22 (my nickname for my fourteen year old, Dane) left me in the kitchen before embarking on a short journey to Boston to meet his friend. As is our standard hello and goodbye, we first slapped our right hands together. That sting feels amazing. Never losing contact, we gather our fingers together in a strong embrace and subsequently and in unison, bring our fists down towards our waists, abruptly stopping them around our midsections. Finally, we use our connected hands to draw our bodies together and stand there for a few drawn out moments, feeling the intimacy reserved only for a father and his son, a son and his father. Below, Donnie Cimino riffs on his version of this moment. I don’t play golf but can still catch his vibe. Follow his lead below. It’s strong.
A handshake. It’s one of the most significant gestures two individuals can express to one another. A handshake can have a wide range of meanings and purposes. It could follow an introduction or signify the closing of a life changing business deal. A handshake can carry the weight of the world or be as meaningless as a pre-peeled banana in a plastic wrapper. In the realm of handshakes, there is one that is unique in its own existence. A handshake so ambiguous one could argue it holds clarity. A handshake that carries a type of closure that is uncommon in the plethora of handshakes. The handshake I am talking about is the one that follows the final putt on the 18th green.
The importance of the handshake itself is shaped by the relationship of the golfers in the group. When playing with a family member, I often play with my dad, that final handshake represents the pleasure of being able to spend time in solidarity that often eludes us in today’s culture. With technology encompassing so much of our lives and representing the main means of communication, golf allows us to travel back to a time where Facebook and text messaging were non-existent.
Golf follows a strict book of unwritten rules and etiquette. Being glued to a smartphone is a breach of these rules. The handshake often represents a thank you to your partner. A thank you for spending hours away from the grip technology has on our society. A thank you for diving into the issues and events that are meaningful to our lives. A thank you for having the patience to deal with me shanking 3 balls into the water while you wait to putt your birdie.
The importance of the final handshake struck me as I was sitting on the porch of a local country club watching groups of four attempt to hit the ball from the fairway over the water onto the 18th green. The majority failed, however some were able to miraculously smack the 1.68-inch, 45-gram golf ball within feet of the cup that sits 4.25 inches in diameter on the green. Regardless of the outcome when that final ball hit the bottom of the ever-elusive cup, players removed their caps and offered a firm handshake and look in the eye to respectfully present closure on the hours of successes, failures, and conversation that came with playing the 18 holes over a 4+ hour round.
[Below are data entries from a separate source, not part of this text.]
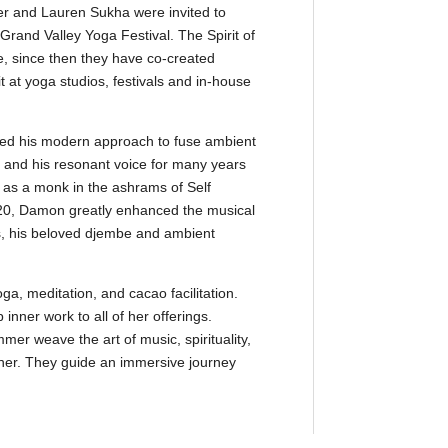
 and Lauren Sukha were invited to
rand Valley Yoga Festival. The Spirit of
te, since then they have co-created
at yoga studios, festivals and in-house
 his modern approach to fuse ambient
 and his resonant voice for many years
g as a monk in the ashrams of Self
020, Damon greatly enhanced the musical
s, his beloved djembe and ambient
ga, meditation, and cacao facilitation.
inner work to all of her offerings.
 weave the art of music, spirituality,
her. They guide an immersive journey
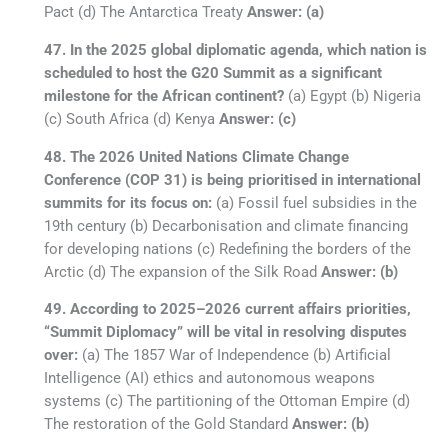
Pact (d) The Antarctica Treaty
Answer: (a)
47. In the 2025 global diplomatic agenda, which nation is
scheduled to host the G20 Summit as a significant
milestone for the African continent?
(a) Egypt (b) Nigeria
(c) South Africa (d) Kenya
Answer: (c)
48. The 2026 United Nations Climate Change
Conference (COP 31) is being prioritised in international
summits for its focus on:
(a) Fossil fuel subsidies in the
19th century (b) Decarbonisation and climate financing
for developing nations (c) Redefining the borders of the
Arctic (d) The expansion of the Silk Road
Answer: (b)
49. According to 2025–2026 current affairs priorities,
“Summit Diplomacy” will be vital in resolving disputes
over:
(a) The 1857 War of Independence (b) Artificial
Intelligence (AI) ethics and autonomous weapons
systems (c) The partitioning of the Ottoman Empire (d)
The restoration of the Gold Standard
Answer: (b)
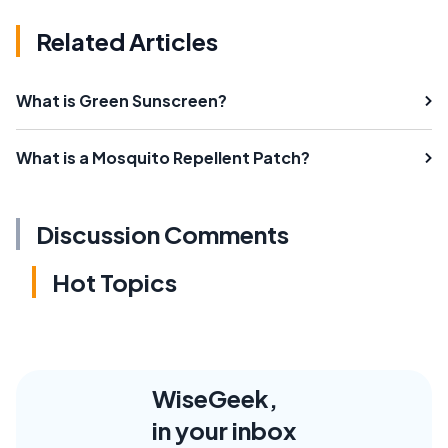
Related Articles
What is Green Sunscreen?
What is a Mosquito Repellent Patch?
Discussion Comments
Hot Topics
WiseGeek,
in your inbox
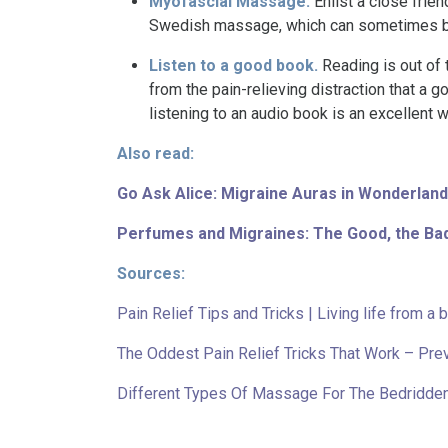
Myofascial Massage.
Enlist a close fri
Swedish massage, which can sometimes b
Listen to a good book.
Reading is out of 
from the pain-relieving distraction that a
listening to an audio book is an excellent 
Also read:
Go Ask Alice: Migraine Auras in Wonderland
Perfumes and Migraines: The Good, the Bad
Sources:
Pain Relief Tips and Tricks | Living life from a 
The Oddest Pain Relief Tricks That Work – Pre
Different Types Of Massage For The Bedridd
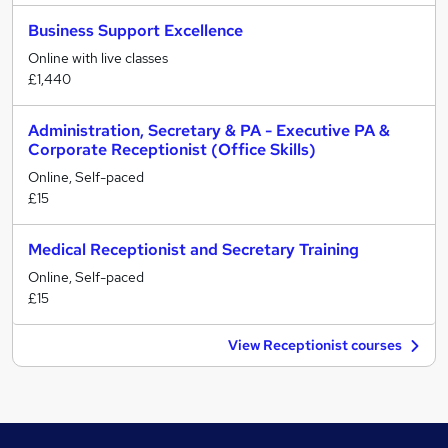
Business Support Excellence
Online with live classes
£1,440
Administration, Secretary & PA - Executive PA &
Corporate Receptionist (Office Skills)
Online, Self-paced
£15
Medical Receptionist and Secretary Training
Online, Self-paced
£15
View Receptionist courses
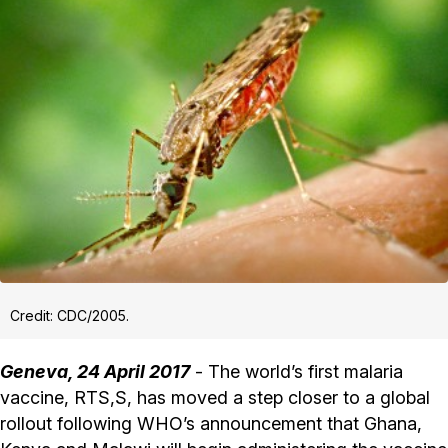
Credit: CDC/2005.
Geneva, 24 April 2017
- The world’s first malaria
vaccine, RTS,S, has moved a step closer to a global
rollout following WHO’s announcement that Ghana,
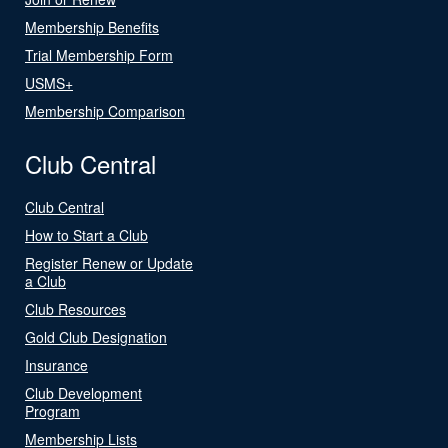
Membership Benefits
Trial Membership Form
USMS+
Membership Comparison
Club Central
Club Central
How to Start a Club
Register Renew or Update
a Club
Club Resources
Gold Club Designation
Insurance
Club Development
Program
Membership Lists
I start thinking to myself, “Do these people know each other? What did they learn about each other after hours of playing?”
Over the entire course of a game, I would estimate the total time actually spent standing over the ball hitting or putting adds up to about 30 minutes. That leaves over 3 and half hours, or in my case 4 and a half, of time spent conversing and building a relationship with your golfing companions.
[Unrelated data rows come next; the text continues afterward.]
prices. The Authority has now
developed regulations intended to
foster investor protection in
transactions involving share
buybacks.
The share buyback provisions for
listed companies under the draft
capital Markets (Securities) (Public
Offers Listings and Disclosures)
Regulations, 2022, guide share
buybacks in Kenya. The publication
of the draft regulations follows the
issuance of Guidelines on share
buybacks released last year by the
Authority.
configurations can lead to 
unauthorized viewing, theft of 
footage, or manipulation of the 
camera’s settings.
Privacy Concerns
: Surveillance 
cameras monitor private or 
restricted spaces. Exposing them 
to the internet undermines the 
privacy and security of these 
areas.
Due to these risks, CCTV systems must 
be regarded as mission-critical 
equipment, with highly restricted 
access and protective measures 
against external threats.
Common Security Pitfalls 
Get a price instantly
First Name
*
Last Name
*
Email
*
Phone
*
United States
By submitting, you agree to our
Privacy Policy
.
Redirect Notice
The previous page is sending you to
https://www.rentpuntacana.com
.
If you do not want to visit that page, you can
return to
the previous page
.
I was recently playing a round of 18 with a high school friend, Joe, and two middle aged gentlemen, Will and Trevor. By the time we got to the 9th hole we were diving into deep conversation concerning Will’s failing marriage. Will was disclosing private information regarding issues most would find too personal to divulge to newly met acquaintances. However, after just 9 holes, he was venting about the nuances that had led to him to reconsider the vows he had made over 10 years ago.
Regardless of my lack of experience surrounding the trials and tribulations of marriage, I was giving input to Will’s options moving forward. There was no place for me to run, no phone to distract myself with- the only option was to listen and give feedback on Will’s difficult situation. I can’t think of another circumstance where someone would broadcast something as personal as an impending divorce to a stranger than on a golf course.
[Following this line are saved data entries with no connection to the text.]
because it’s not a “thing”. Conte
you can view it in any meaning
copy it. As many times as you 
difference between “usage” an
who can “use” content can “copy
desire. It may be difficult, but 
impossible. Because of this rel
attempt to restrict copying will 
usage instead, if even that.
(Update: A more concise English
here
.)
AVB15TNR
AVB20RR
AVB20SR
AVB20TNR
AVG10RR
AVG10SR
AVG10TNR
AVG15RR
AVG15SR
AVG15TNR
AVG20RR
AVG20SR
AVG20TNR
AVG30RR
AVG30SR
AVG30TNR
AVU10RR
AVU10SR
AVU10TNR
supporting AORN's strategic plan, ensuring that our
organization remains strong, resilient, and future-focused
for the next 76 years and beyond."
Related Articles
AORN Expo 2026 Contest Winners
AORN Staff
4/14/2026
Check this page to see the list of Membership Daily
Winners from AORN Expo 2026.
When we shook hands after I three-putted for double bogey on the 18th, I knew things about Will that his wife didn’t know. There is a strong chance I’ll never see Will again, and that parting handshake was probably the last encounter we will ever have together. But that handshake was ultimately a sign of trust for sticking with each other after hours of laughs, stories, and sliced drives off the tee box.
Whether you are a scratch golfer or can’t break 100, the forum of the golf course is built for cultivating relationships. The score of the golf game itself is irrelevant in this narrative. In fact, the game itself is irrelevant. We often find it difficult to step away from the strings that pull us every which way in our everyday lives. The lure of notifications from Twitter and Instagram beckon, distracting us from allowing the conversation to form our opinions about the people we are spending time with.
To those reading this, regardless if you’re a golfer or not, I implore you to take a friend out to lunch, have a conversation with a stranger, or play 18 with your cousins. When your time spent with them is over shake their hand, look them in the eye and thank them for sharing that experience with you.